The American critic and curator Robert Storr acquired one of the artist’s best known candy works, “Untitled” (Placebo), for MoMA, New York, during his time as a senior curator at the museum. The 1991 work is a large rectangular carpet of candies wrapped in silver foil. It might look, at first glance, to be a typical minimalist floor piece or an example of late 60s scatter art, except that the piece shimmers and sparkles with the light and you’re welcome to eat the candies. “Each candy is essentially a kind of host,” Storr explains, “a surrogate for a body that’s not there, because the weight of those candies represents the weight of Ross, who had already died of Aids, and of Felix himself, who was dying of Aids. So as you consumed the candy you were consuming the body and the blood of an Aids patient, and you were also sucking, in a public place, the substance of two men who had been lovers.”
It is, then, a work that’s both playfully teasing and deadly serious, especially given the climate of hysteria and ignorance surrounding Aids at the time. Subtly but powerfully, Gonzalez-Torres was offering up the Aids patient as the culture’s sacrificial martyr. The work also encompassed ideas about renewal (resurrection even), since the depleted candy stock was regularly replenished. And at a time when the existence of the National Endowment for the Arts (NEA) was constantly under political threat as a funding body for artists openly embracing “transgressive” themes to do with sexuality and sexual identity, Gonzalez-Torres’s work made no attempts to shock. Instead, in its coolly minimal way, it employed strategies to engage, rather than repel, the viewer.
This being the case, it won’t come as a surprise that Gonzalez-Torres once said he “had a problem with what’s expected of us”, meaning that he resisted giving what a straight and fairly conservative society expected to see from gay male artists. While his contemporary Ron Athey, in one notorious performance, soaked pieces of cloth with the freshly drawn HIV-infected blood of a fellow artist, which were then floated above the heads of the panicking audience, Gonzalez-Torres’s instead invited the viewer to walk through a curtain of red beads. Gonzalez-Torres felt that it was neither necessary nor effective to employ so-called “in-your-face” tactics.
“The thing that I want to do sometimes with some of the pieces about homosexual desire is to be more inclusive,” he said. So a work like “(Untitled)” Golden (1995) with its silky curtain of tiny yellow beads, evokes an esoteric sexual practice without threatening the audience. “We also have to trust the viewer and trust the power of the object.
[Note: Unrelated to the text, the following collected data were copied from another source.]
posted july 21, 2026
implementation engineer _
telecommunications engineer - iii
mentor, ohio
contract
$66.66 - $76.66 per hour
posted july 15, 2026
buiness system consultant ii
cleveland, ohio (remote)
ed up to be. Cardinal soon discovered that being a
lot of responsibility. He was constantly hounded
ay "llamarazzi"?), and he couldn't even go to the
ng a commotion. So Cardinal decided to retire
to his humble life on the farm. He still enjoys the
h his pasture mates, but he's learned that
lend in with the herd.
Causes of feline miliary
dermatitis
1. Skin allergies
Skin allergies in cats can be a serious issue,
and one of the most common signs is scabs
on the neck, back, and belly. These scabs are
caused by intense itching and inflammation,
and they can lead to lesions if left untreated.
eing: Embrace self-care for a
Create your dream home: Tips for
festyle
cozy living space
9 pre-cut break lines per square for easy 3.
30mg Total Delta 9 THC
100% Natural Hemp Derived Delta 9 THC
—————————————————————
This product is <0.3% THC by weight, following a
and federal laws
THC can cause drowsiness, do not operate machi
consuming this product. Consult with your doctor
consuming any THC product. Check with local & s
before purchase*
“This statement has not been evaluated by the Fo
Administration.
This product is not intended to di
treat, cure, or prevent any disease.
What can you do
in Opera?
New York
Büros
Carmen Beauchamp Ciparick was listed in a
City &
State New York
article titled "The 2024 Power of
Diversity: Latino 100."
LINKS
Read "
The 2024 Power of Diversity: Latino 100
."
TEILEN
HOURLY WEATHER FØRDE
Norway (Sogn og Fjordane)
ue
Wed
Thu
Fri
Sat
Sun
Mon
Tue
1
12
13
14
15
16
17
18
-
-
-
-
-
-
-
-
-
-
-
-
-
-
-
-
And the power is in simple things,” González-Torres said.
Instead of deploying aggressive tactics, Gonzalez-Torres created powerful metaphors, using them to focus, in complex and often oblique ways, on social issues, from Aids to gun culture to poverty and sexual and marginal identities. Hence, simply two clocks telling exactly the same time, in “Untitled” (Perfect Lovers).
Storr, who was the curator of the Venice Biennale the year Gonzalez-Torres was chosen, is confident that the artist is one of the most important to have emerged in the 90s, as groundbreaking and enduring a figure, he says, as Eva Hesse was in the 60s and 70s (Hesse also died young, from a brain tumour). “Felix’s gift as an artist was that he understood the power of subtlety,” he says. “When everybody’s screaming, whisper, and people will listen.”